## PROBLEM
Extract from the listing each line in which the word "validación" appears.

## DATA TO EXAMINE
════════════════
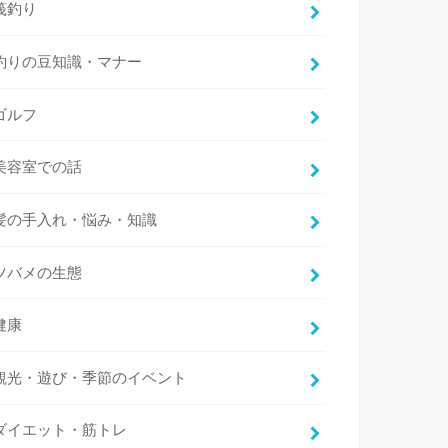
筏釣り
釣りの豆知識・マナー
ゴルフ
美容室での話
髪の手入れ・悩み・知識
ツバメの生態
健康
観光・遊び・季節のイベント
ダイエット・筋トレ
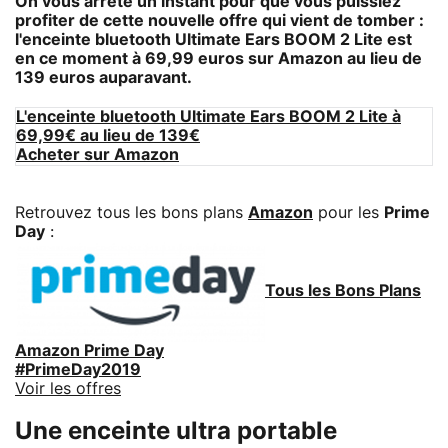
On vous arrête un instant pour que vous puissiez
profiter de cette nouvelle offre qui vient de tomber :
l'enceinte bluetooth Ultimate Ears BOOM 2 Lite
est
en ce moment à 69,99 euros sur Amazon au lieu de
139 euros auparavant.
L'enceinte bluetooth Ultimate Ears BOOM 2 Lite à
69,99€ au lieu de 139€
Acheter sur Amazon
Retrouvez tous les bons plans
Amazon
pour les
Prime
Day
:
Tous les Bons Plans
Amazon Prime Day
#PrimeDay2019
Voir les offres
Une enceinte ultra portable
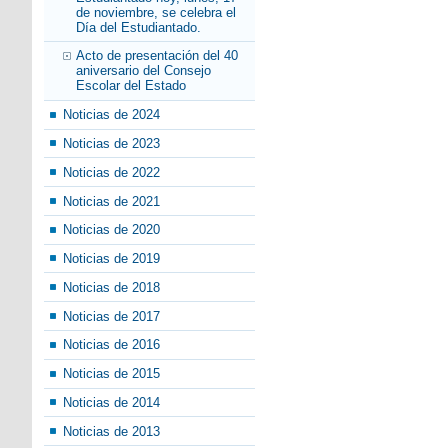
de noviembre, se celebra el
Día del Estudiantado.
Acto de presentación del 40
aniversario del Consejo
Escolar del Estado
Noticias de 2024
Noticias de 2023
Noticias de 2022
Noticias de 2021
Noticias de 2020
Noticias de 2019
Noticias de 2018
Noticias de 2017
Noticias de 2016
Noticias de 2015
Noticias de 2014
Noticias de 2013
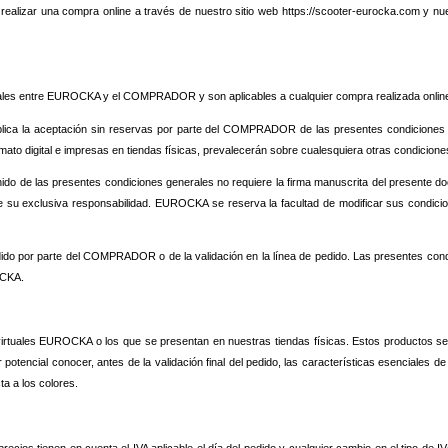
realizar una compra online a través de nuestro sitio web https://scooter-eurocka.com y nue
ctuales entre EUROCKA y el COMPRADOR y son aplicables a cualquier compra realizada online
implica la aceptación sin reservas por parte del COMPRADOR de las presentes condiciones 
 formato digital e impresas en tiendas físicas, prevalecerán sobre cualesquiera otras cond
 de las presentes condiciones generales no requiere la firma manuscrita del presente d
 su exclusiva responsabilidad. EUROCKA se reserva la facultad de modificar sus condicio
edido por parte del COMPRADOR o de la validación en la línea de pedido. Las presentes cond
OCKA.
virtuales EUROCKA o los que se presentan en nuestras tiendas físicas. Estos productos se 
ncial conocer, antes de la validación final del pedido, las características esenciales d
ta a los colores.
ecios tienen en cuenta el IVA aplicable el día del pedido y cualquier cambio en el tipo de IV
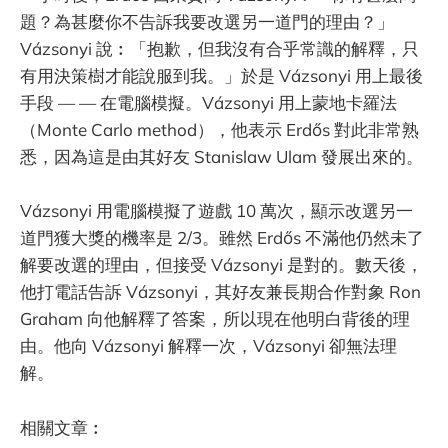
題？為甚麼你不告訴我要改選另一道門的理由？」
Vázsonyi 說︰「抱歉，但我沒有合乎常識的解釋，只
有用決策樹才能說服到我。」於是 Vázsonyi 用上最後
手段 — — 在電腦模擬。Vázsonyi 用上蒙地卡羅法
（Monte Carlo method），他表示 Erdős 對此非常熟
悉，因為這是由其好友 Stanislaw Ulam 發展出來的。
Vázsonyi 用電腦模擬了遊戲 10 萬次，顯示改選另一
道門獲大獎的機率是 2/3。雖然 Erdős 不滿他仍然未了
解要改選的理由，但接受 Vázsonyi 是對的。數天後，
他打電話告訴 Vázsonyi，其好友兼長期合作對象 Ron
Graham 向他解釋了答案，所以現在他明白背後的理
由。他向 Vázsonyi 解釋一次，Vázsonyi 卻無法理
解。
相關文章︰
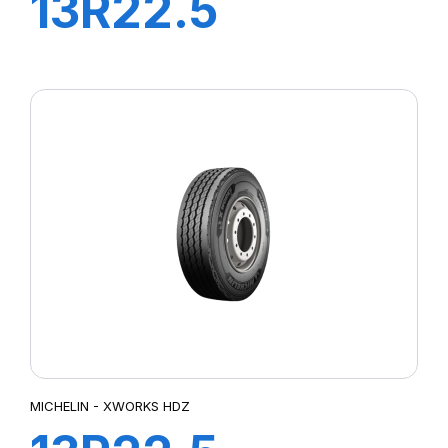
13R22.5
XWORKS HDD
156/151K
MICHELIN - XWORKS HDZ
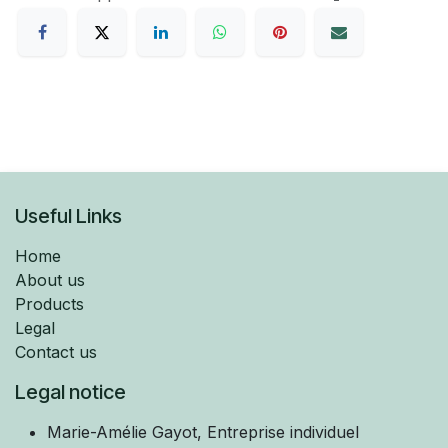
Useful Links
Home
About us
Products
Legal
Contact us
Legal notice
Marie-Amélie
Gayot, Entreprise individuel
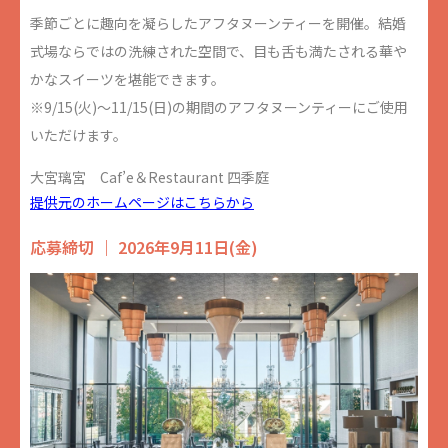
季節ごとに趣向を凝らしたアフタヌーンティーを開催。結婚
式場ならではの洗練された空間で、目も舌も満たされる華や
かなスイーツを堪能できます。
※9/15(火)～11/15(日)の期間のアフタヌーンティーにご使用
いただけます。
大宮璃宮 Caf’e＆Restaurant 四季庭
提供元のホームページはこちらから
応募締切 ｜ 2026年9月11日(金)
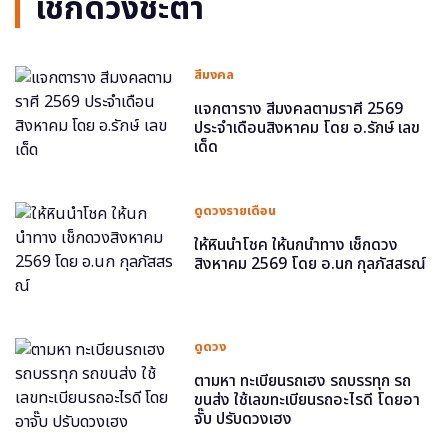
เช็กดวงชะตา
สีมงคล
แจกตาราง สีมงคลตามราศี 2569
ประจำเดือนสิงหาคม โดย อ.รักษ์ เลข
เด็ด
ดูดวงรายเดือน
ให้หินนำโชค ให้นกนำทาง เช็กดวง
สิงหาคม 2569 โดย อ.นก กุลภัสสรณ์
ดูดวง
ตามหา ทะเบียนรถเฮง รถบรรทุก รถ
ขนส่ง ใช้เลขทะเบียนรถอะไรดี โดยอา
จั๊บ ปรับดวงเฮง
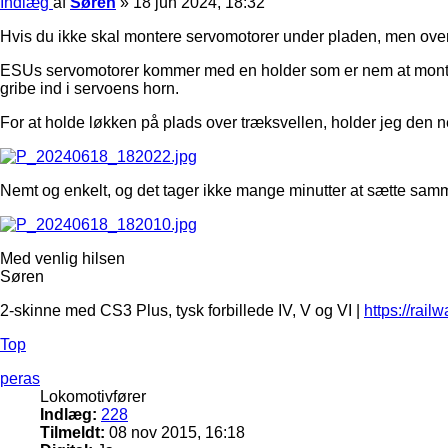
Indlæg
af
Søren
»
18 jun 2024, 18:32
Hvis du ikke skal montere servomotorer under pladen, men oven 
ESUs servomotorer kommer med en holder som er nem at montere. 
gribe ind i servoens horn.
For at holde løkken på plads over træksvellen, holder jeg den ne
Nemt og enkelt, og det tager ikke mange minutter at sætte samm
Med venlig hilsen
Søren
2-skinne med CS3 Plus, tysk forbillede IV, V og VI |
https://rail
Top
peras
Lokomotivfører
Indlæg:
228
Tilmeldt:
08 nov 2015, 16:18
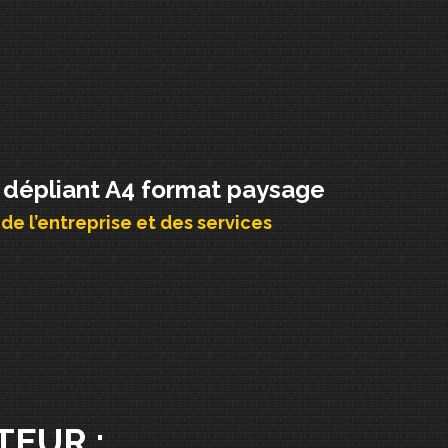
 dépliant A4 format paysage
de l’entreprise et des services
TEUR :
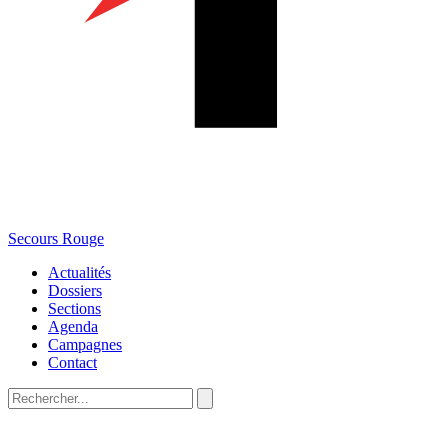
Secours Rouge
Actualités
Dossiers
Sections
Agenda
Campagnes
Contact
════════════════
## ANSWER TO THIS TASK
edido por parte del COMPRADOR o de la validación en la línea de pedido. Las presentes cond
ncial conocer, antes de la validación final del pedido, las características esenciales d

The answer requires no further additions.